== SOURCE DATA
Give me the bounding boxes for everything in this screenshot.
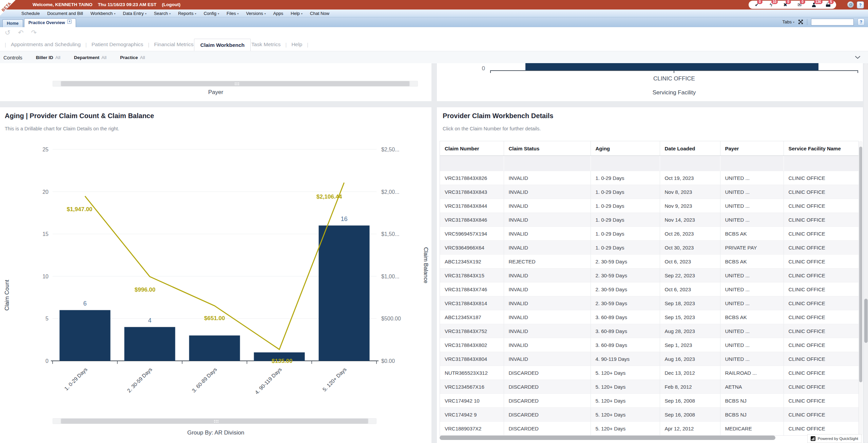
subtab-task-metrics[interactable]: Task Metrics [251,41,281,48]
filter-cell[interactable] [504,156,591,171]
envelope-icon[interactable]: ✉0 [797,2,802,7]
subtab-appointments-and-scheduling[interactable]: Appointments and Scheduling [11,41,81,48]
aging-chart-hscrollbar[interactable] [53,418,377,424]
menu-item-help[interactable]: Help▾ [287,11,306,16]
menu-item-schedule[interactable]: Schedule [18,11,43,16]
claim-number-cell[interactable]: VRC174942 9 [440,408,504,422]
menu-item-label: Data Entry [123,11,143,16]
menu-item-data-entry[interactable]: Data Entry▾ [119,11,150,16]
menu-item-files[interactable]: Files▾ [223,11,242,16]
claim-number-cell[interactable]: VRC3178843X826 [440,171,504,185]
scroll-thumb[interactable] [859,147,862,382]
filter-practice[interactable]: PracticeAll [120,55,145,60]
expand-tabs-icon[interactable] [798,19,803,24]
claim-balance-line[interactable] [85,183,344,349]
facility-bar[interactable] [525,63,818,70]
menu-item-config[interactable]: Config▾ [200,11,223,16]
close-icon[interactable]: x [67,19,72,24]
filter-cell[interactable] [440,156,504,171]
claim-number-cell[interactable]: VRC9364966X64 [440,241,504,255]
fax-icon[interactable]: 5 [825,2,831,7]
table-cell: CLINIC OFFICE [784,213,859,227]
claim-number-cell[interactable]: VRC3178843X844 [440,199,504,213]
tab-home[interactable]: Home [2,19,23,27]
claim-number-cell[interactable]: VRC1889037X2 [440,422,504,436]
claim-number-cell[interactable]: VRC1234567X16 [440,380,504,394]
claim-number-cell[interactable]: VRC3178843X15 [440,269,504,282]
subtab-financial-metrics[interactable]: Financial Metrics [154,41,193,48]
claim-number-cell[interactable]: VRC3178843X804 [440,352,504,366]
menu-item-chat-now[interactable]: Chat Now [306,11,333,16]
bar-1-0-29-days[interactable] [60,310,111,361]
quick-search-input[interactable] [811,19,854,25]
refresh-icon[interactable]: ↺ [5,29,11,36]
undo-icon[interactable]: ↶ [18,29,24,36]
menu-item-search[interactable]: Search▾ [150,11,174,16]
filter-cell[interactable] [591,156,660,171]
details-vscrollbar[interactable] [859,141,863,436]
subtab-help[interactable]: Help [291,41,302,48]
bar-5-120-days[interactable] [319,225,370,361]
details-hscrollbar[interactable] [440,436,775,440]
tabs-dropdown[interactable]: Tabs▾ [783,19,794,24]
check-icon[interactable]: ✔0 [754,2,759,7]
filter-biller-id[interactable]: Biller IDAll [36,55,60,60]
scroll-left-cap[interactable] [53,419,60,424]
claim-number-cell[interactable]: VRC174942 10 [440,394,504,408]
subtab-claim-workbench[interactable]: Claim Workbench [194,39,251,52]
claim-number-cell[interactable]: VRC3178843X846 [440,213,504,227]
filter-cell[interactable] [720,156,784,171]
claim-number-cell[interactable]: VRC3178843X746 [440,282,504,296]
table-cell: UNITED ... [720,324,784,338]
table-cell: 1. 0-29 Days [591,227,660,241]
tabbar-help-button[interactable]: ? [857,18,865,25]
table-cell: DISCARDED [504,366,591,380]
filter-department[interactable]: DepartmentAll [74,55,107,60]
claim-number-cell[interactable]: NUTR365523X312 [440,366,504,380]
menu-item-document-and-bill[interactable]: Document and Bill [43,11,87,16]
menu-item-workbench[interactable]: Workbench▾ [87,11,119,16]
bar-3-60-89-days[interactable] [189,335,240,361]
lightning-icon[interactable]: ϟ10 [768,2,774,7]
claim-number-cell[interactable]: VRC5969457X194 [440,227,504,241]
chevron-down-icon[interactable] [855,56,861,59]
table-cell: RAILROAD ... [720,366,784,380]
claim-number-cell[interactable]: VRC3178843X843 [440,185,504,199]
menu-item-label: Config [204,11,216,16]
cut-x-icon[interactable]: ✖0 [783,2,788,7]
claim-number-cell[interactable]: VRC3178843X802 [440,338,504,352]
dashboard-subtabs: |Appointments and Scheduling|Patient Dem… [0,38,868,51]
gear-icon[interactable]: ⚙ [847,1,854,8]
line-value-label: $2,106.44 [316,193,342,200]
table-cell: Nov 14, 2023 [660,213,720,227]
bar-2-30-59-days[interactable] [124,327,175,361]
header-help-button[interactable]: ? [857,1,864,8]
claim-number-cell[interactable]: ABC12345X192 [440,255,504,269]
scroll-thumb[interactable] [61,419,368,424]
scroll-right-cap[interactable] [410,81,418,86]
payer-chart-hscrollbar[interactable] [53,81,418,87]
claim-number-cell[interactable]: VRC3178843X814 [440,296,504,310]
tab-practice-overview[interactable]: Practice Overviewx [24,18,76,27]
claim-number-cell[interactable]: ABC12345X187 [440,310,504,324]
scroll-right-cap[interactable] [369,419,376,424]
menu-item-reports[interactable]: Reports▾ [174,11,200,16]
menu-item-versions[interactable]: Versions▾ [243,11,270,16]
redo-icon[interactable]: ↷ [31,29,37,36]
table-cell: INVALID [504,171,591,185]
filter-cell[interactable] [660,156,720,171]
subtab-patient-demographics[interactable]: Patient Demographics [92,41,143,48]
table-cell: BCBS AK [720,255,784,269]
claim-number-cell[interactable]: VRC3178843X752 [440,324,504,338]
scroll-thumb[interactable] [864,299,868,343]
menu-item-apps[interactable]: Apps [269,11,287,16]
scroll-left-cap[interactable] [53,81,60,86]
person-icon[interactable]: 136 [811,2,816,7]
column-header-claim-number: Claim Number [440,141,504,156]
table-cell: CLINIC OFFICE [784,282,859,296]
page-vscrollbar[interactable] [864,63,868,443]
scroll-thumb[interactable] [61,81,409,86]
chevron-down-icon: ▾ [195,12,196,15]
logout-link[interactable]: (Logout) [162,0,180,10]
filter-cell[interactable] [784,156,859,171]
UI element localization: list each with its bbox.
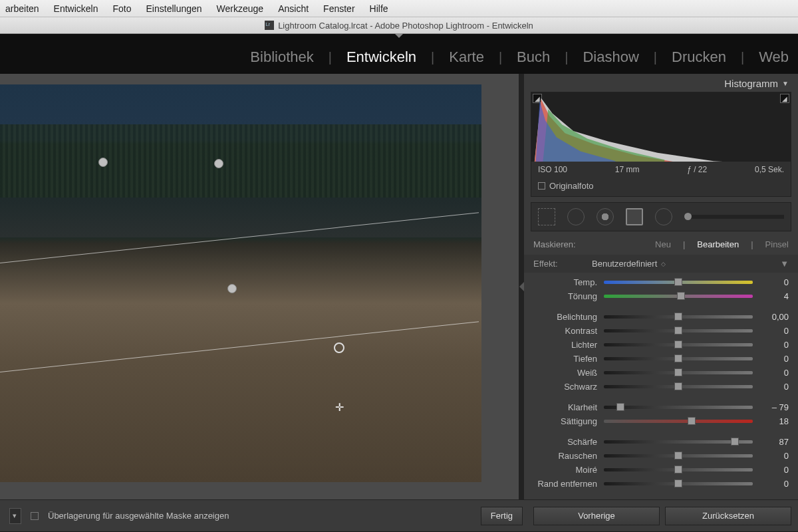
====
_WHAT TO WORK ON_:
Scan the data, and report each line that uses the word "hscrollbar".

_SOLUTION TO THIS TASK_:
aging-chart-hscrollbar[interactable] [53,418,377,424]
details-hscrollbar[interactable] [440,436,775,440]
payer-chart-hscrollbar[interactable] [53,81,418,87]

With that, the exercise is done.